Gallo was the go to cheap jug wine. We use to drink it on the beach at bon fires. Before seeing a .99ct. Movie. My mom drank Ingelnook. However you spell it? I snuck a bottle and it was awful. Gallo red of whatever variety for $3.99 a gallon was enough for a party. Dad drank Cutty Sark.
 
Ah, the 1970's. I preferred beer over wine, but I remember large bowls of sangria soaking up assorted cut up fruits, chianti in bottles with a 3-4' neck, Blue Nun and filling army canteens with Night Train while on convoys driving a deuce & a half, or on guard duty overnight at the motor pool at Ft Knox in the army reserves.
 

Chandu

I Waxed The Badger.
Night Train.
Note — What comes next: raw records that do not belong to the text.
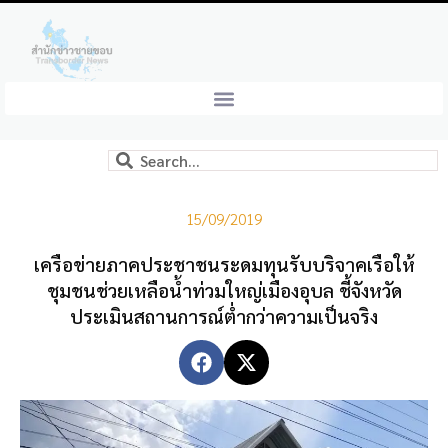
15/09/2019
เครือข่ายภาคประชาชนระดมทุนรับบริจาคเรือให้
ชุมชนช่วยเหลือน้ำท่วมใหญ่เมืองอุบล ชี้จังหวัด
ประเมินสถานการณ์ต่ำกว่าความเป็นจริง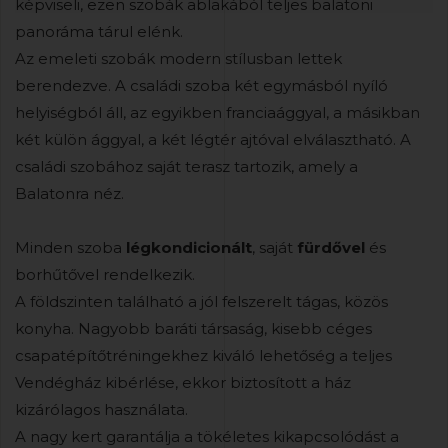
képviseli, ezen szobák ablakából teljes balatoni
panoráma tárul elénk.
Az emeleti szobák modern stílusban lettek
berendezve. A családi szoba két egymásból nyíló
helyiségból áll, az egyikben franciaággyal, a másikban
két külön ággyal, a két légtér ajtóval elválasztható. A
családi szobához saját terasz tartozik, amely a
Balatonra néz.
Minden szoba
légkondicionált
, saját
fürdővel
és
borhűtővel rendelkezik.
A földszinten található a jól felszerelt tágas, közös
konyha. Nagyobb baráti társaság, kisebb céges
csapatépítőtréningekhez kiváló lehetőség a teljes
Vendégház kibérlése, ekkor biztosított a ház
kizárólagos használata.
A nagy kert garantálja a tökéletes kikapcsolódást a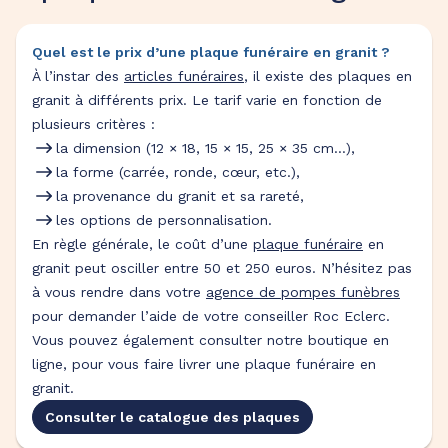
Quel est le prix d’une plaque funéraire en granit ?
À l’instar des
articles funéraires
, il existe des plaques en
granit à différents prix. Le tarif varie en fonction de
plusieurs critères :
la dimension (12 × 18, 15 × 15, 25 × 35 cm…),
la forme (carrée, ronde, cœur, etc.),
la provenance du granit et sa rareté,
les options de personnalisation.
En règle générale, le coût d’une
plaque funéraire
en
granit peut osciller entre 50 et 250 euros. N’hésitez pas
à vous rendre dans votre
agence de pompes funèbres
pour demander l’aide de votre conseiller Roc Eclerc.
Vous pouvez également consulter notre boutique en
ligne, pour vous faire livrer une plaque funéraire en
granit.
Consulter le catalogue des plaques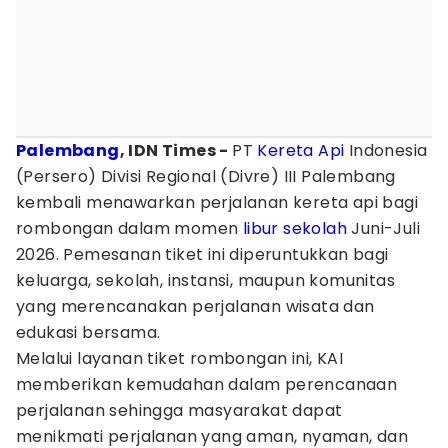
Palembang
, IDN Times -
PT
Kereta Api
Indonesia
(Persero) Divisi Regional (Divre) III Palembang
kembali menawarkan perjalanan kereta api bagi
rombongan dalam momen
libur sekolah
Juni-Juli
2026. Pemesanan tiket ini diperuntukkan bagi
keluarga, sekolah, instansi, maupun komunitas
yang merencanakan perjalanan wisata dan
edukasi bersama.
Melalui layanan tiket rombongan ini, KAI
memberikan kemudahan dalam perencanaan
perjalanan sehingga masyarakat dapat
menikmati perjalanan yang aman, nyaman, dan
When I was in college the local liquor store sold it in one and two bottle pricing, called one way ticket and round trip. As I recall it was $3 for a one way ticket and $5 for the round trip. Mad Dog 20/20 and Boone's Farm was also popular.
 
Yes, Blue Nun and Mateus rose in Suffolk as a teenager, what was I thinking? Not much really, it was cheap and alcohol(!) You can get Mateus here in Singapore still: a couple of years ago, we had our industry Christmas curry lunch at an Indian restaurant called Maharajah, and one of the guys, for a bet, drank 3 bottles of the stuff. Rather him than me.
 

TexLaw

Fussy Evil Genius
This past weekend, I got together with a whole bunch of friends who I grew up with, and we got to telling stories. Cheap wine definitely came up. A few of us have children who now have moved out of the house. One told us that he was cleaning out a drawer in his daughter's room, and he came across a half full bottle of Boone's Farm Strawberry Hill buried in there. That was worth one heck of a laugh.
 
Back then... I drank beer... Rolling Rock, Coors, Genesee, Labatts 50, Molson... rather than drinking the fortified wines of the time.